I think what you say is true when comparing transformers to CNNs/RNNs, but not to MLPs.

Transformers, RNNs, and CNNs are all techniques to reduce parameter count compared to a pure-MLP model. If you took a transformer model and replaced each self-attention layer with a linear layer+activation function, you'd have a pure MLP model that can model every relationship the transformer does, but can model more possible relationships as well (but at the cost of tons more parameters). MLPs are more powerful/scalable but transformers are more efficient.
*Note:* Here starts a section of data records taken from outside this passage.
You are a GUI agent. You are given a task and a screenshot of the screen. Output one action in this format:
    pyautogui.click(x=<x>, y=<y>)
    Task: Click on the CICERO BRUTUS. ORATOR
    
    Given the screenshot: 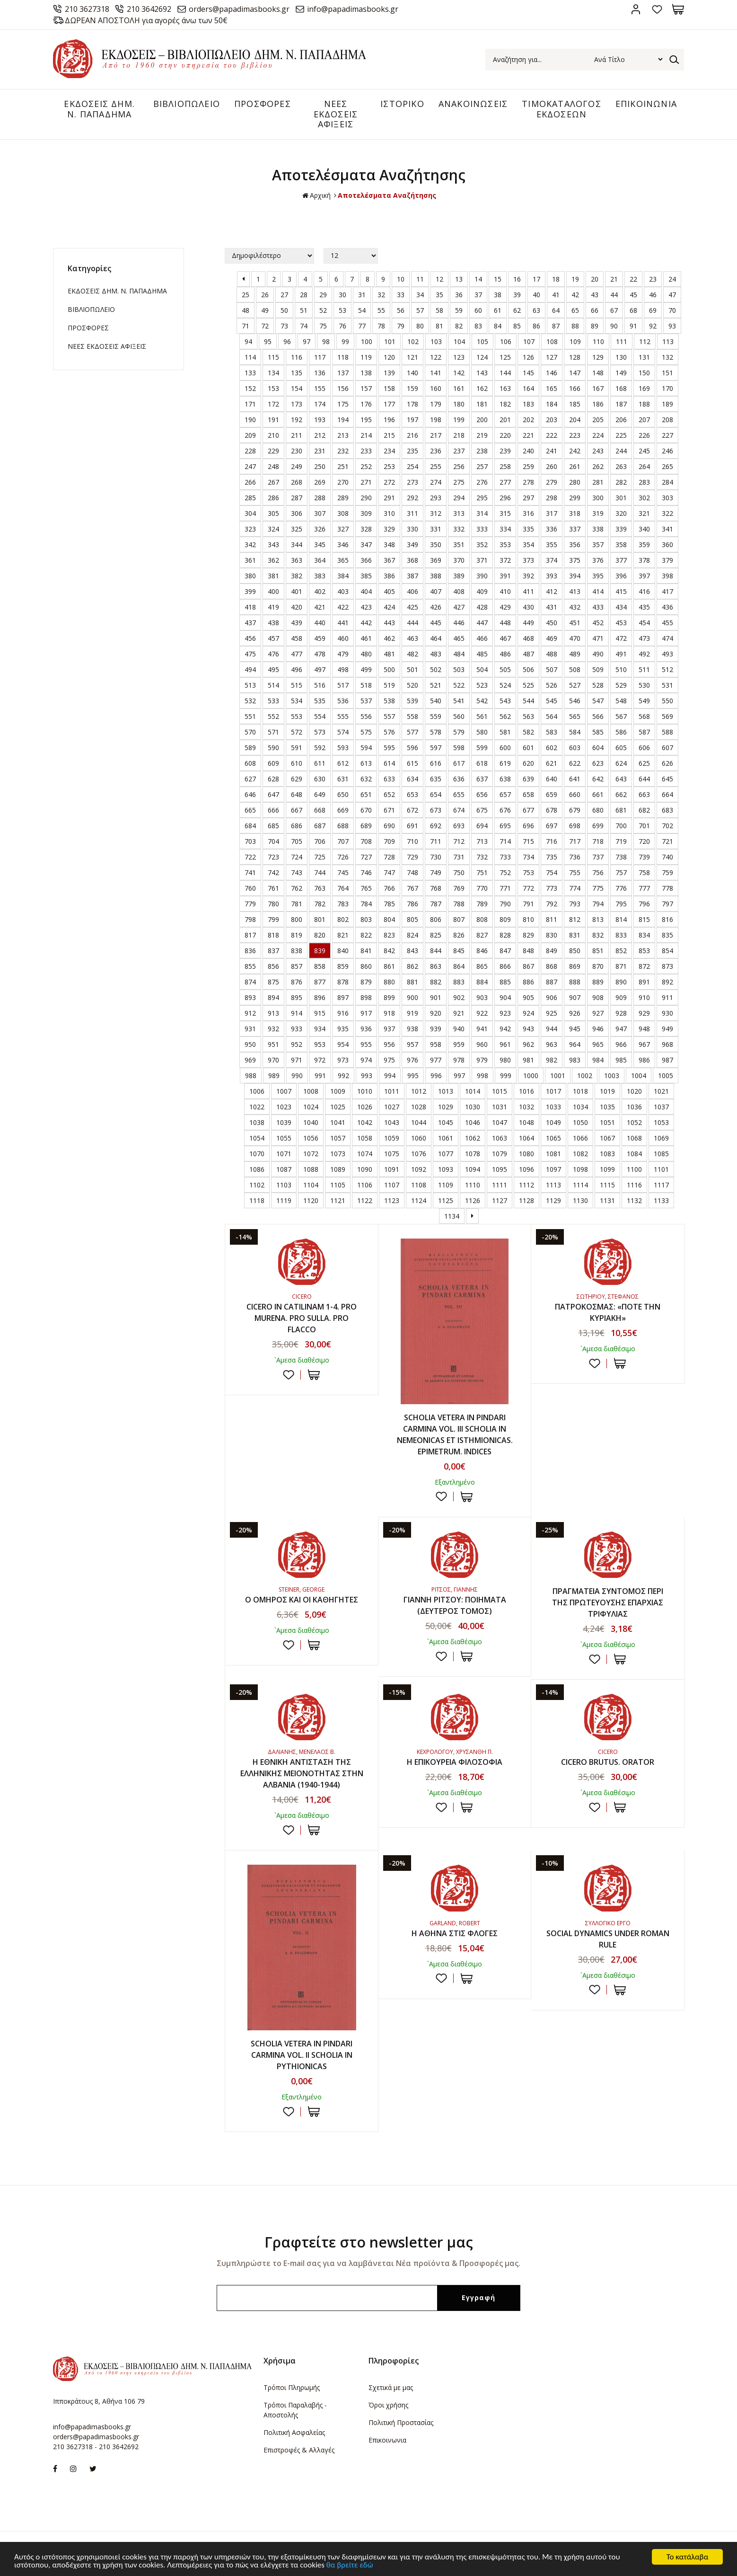 What is the action you would take?
    pyautogui.click(x=607, y=1762)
Compared to MLPs, transformers save on parameter count by skimping on the number of parameters devoted to modeling the relationship between tokens. This works in language modeling, where relationships between tokens isn't that important - you can jumble up the words in this sentence and it still mostly makes sense. This doesn't work in time series, where relationships between tokens (timesteps) is the most important thing of all. The LTSF paper linked in the OP paper also mentions this same problem: https://arxiv.org/pdf/2205.13504 (see section 1)
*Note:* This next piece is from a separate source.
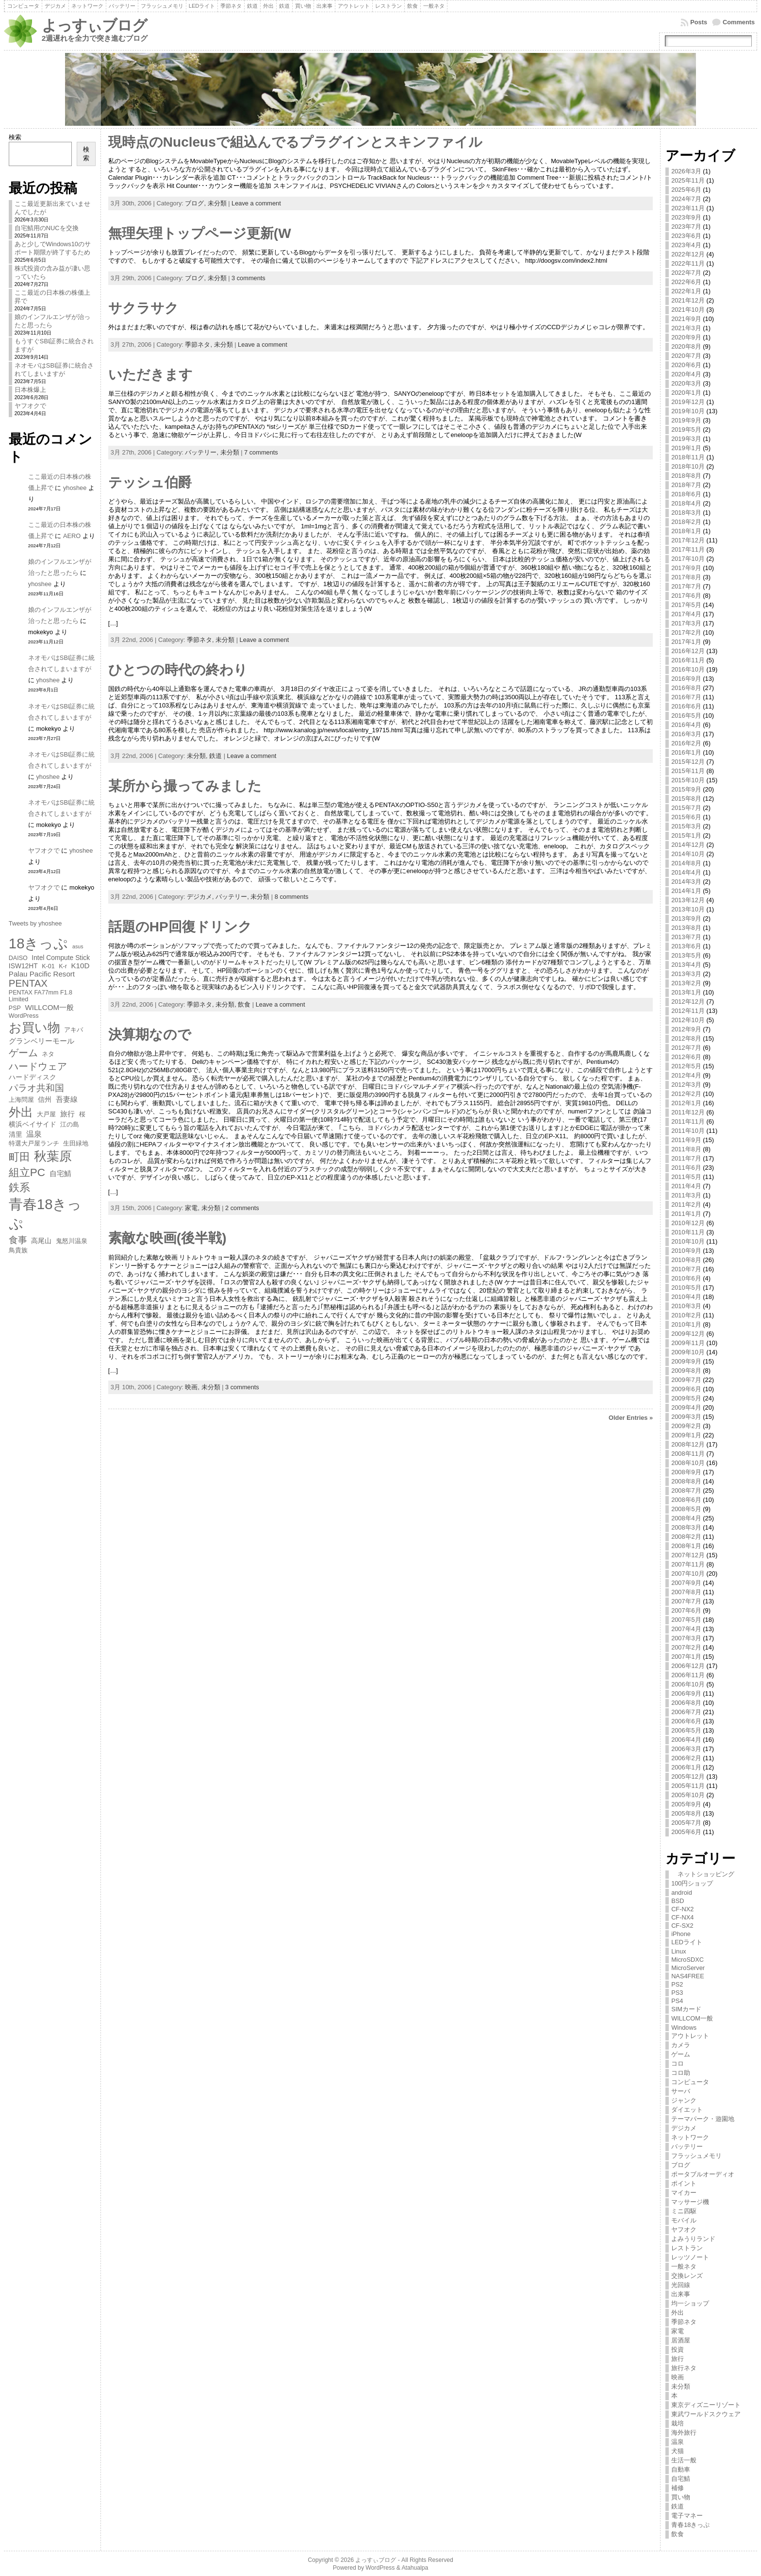  I want to click on アウトレット, so click(690, 2035).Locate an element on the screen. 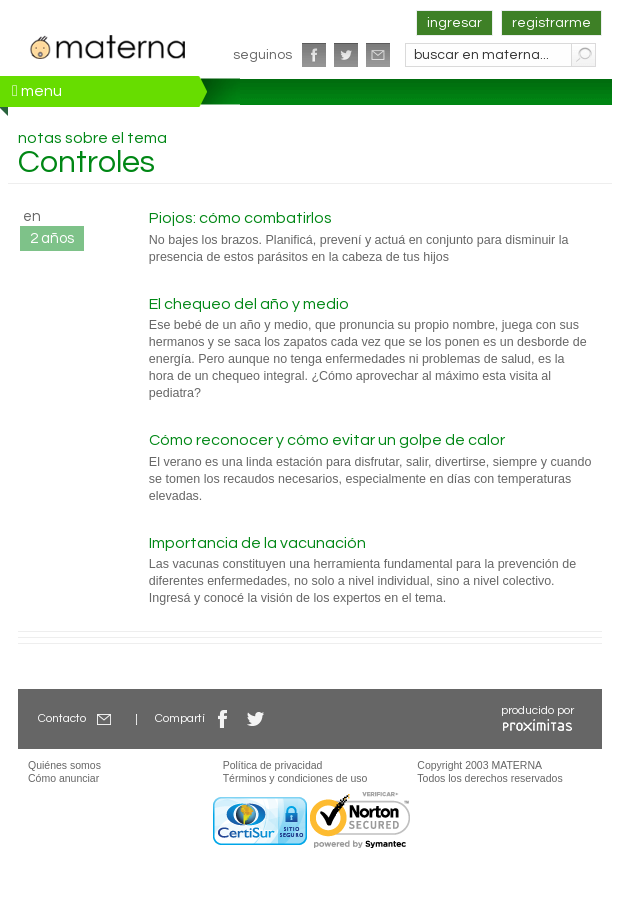 The width and height of the screenshot is (620, 915). Importancia de la vacunación is located at coordinates (257, 543).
dongobread commented on XLSTMTime: Long-Term Time Series Forecasting with xLSTM arxiv.org/abs/2407.10240... · Posted by u/beefman

carbocation · a year ago

> In recent years, transformer-based models have gained prominence in multivariate long-term time series forecasting

Prominence, yes. But are they generally better than non-deep learning models? My understanding was that this is not the case, but I don't follow this field closely.

dongobread · a year ago

From experience in payments/spending forecasting, I've found that deep learning generally underperform gradient-boosted tree models. Deep learning models tend to be good at learning seasonality but do not handle complex trends or shocks very well. Economic/financial data tends to have straightforward seasonality with complex trends, so deep learning tends to do quite poorly.

I do agree with this paper - all of the good deep learning time series architectures I've tried are simple extensions of MLPs or RNNs (e.g. DeepAR or N-BEATS). The transformer-based architectures I've used have been absolutely awful, especially the endless stream of transformer-based "foundational models" that are coming out these days.